## [Extracted material]
•••••

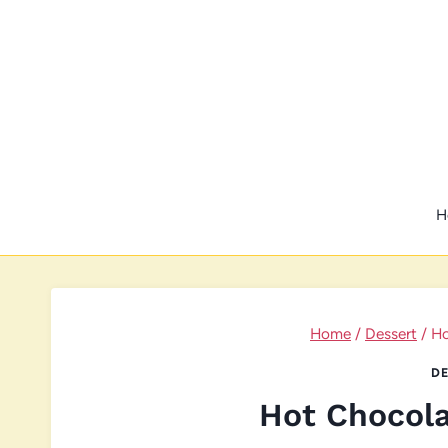
Skip
to
content
H
Home
/
Dessert
/
Ho
DE
Hot Chocola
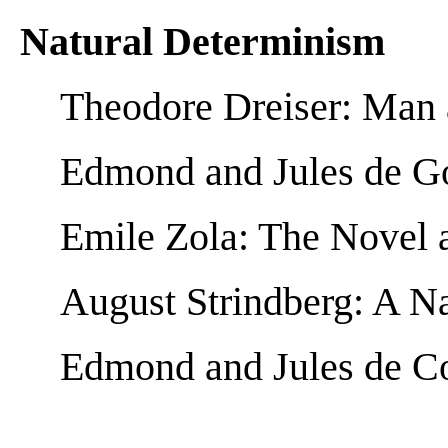
Natural Determinism
Theodore Dreiser: Man
Edmond and Jules de Go
Emile Zola: The Novel a
August Strindberg: A Na
Edmond and Jules de Co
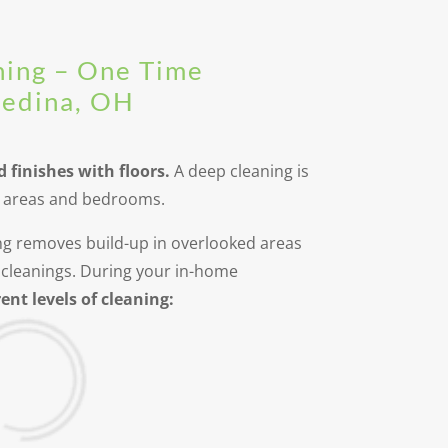
ning – One Time
Medina, OH
d finishes with floors.
A deep cleaning is
ng areas and bedrooms.
ning removes build-up in overlooked areas
cleanings. During your in-home
ent levels of cleaning:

•••••

## [Assignment]
Copy all lines from the data that hold the word "areas".

## [Completed exercise]
ng areas and bedrooms.
ning removes build-up in overlooked areas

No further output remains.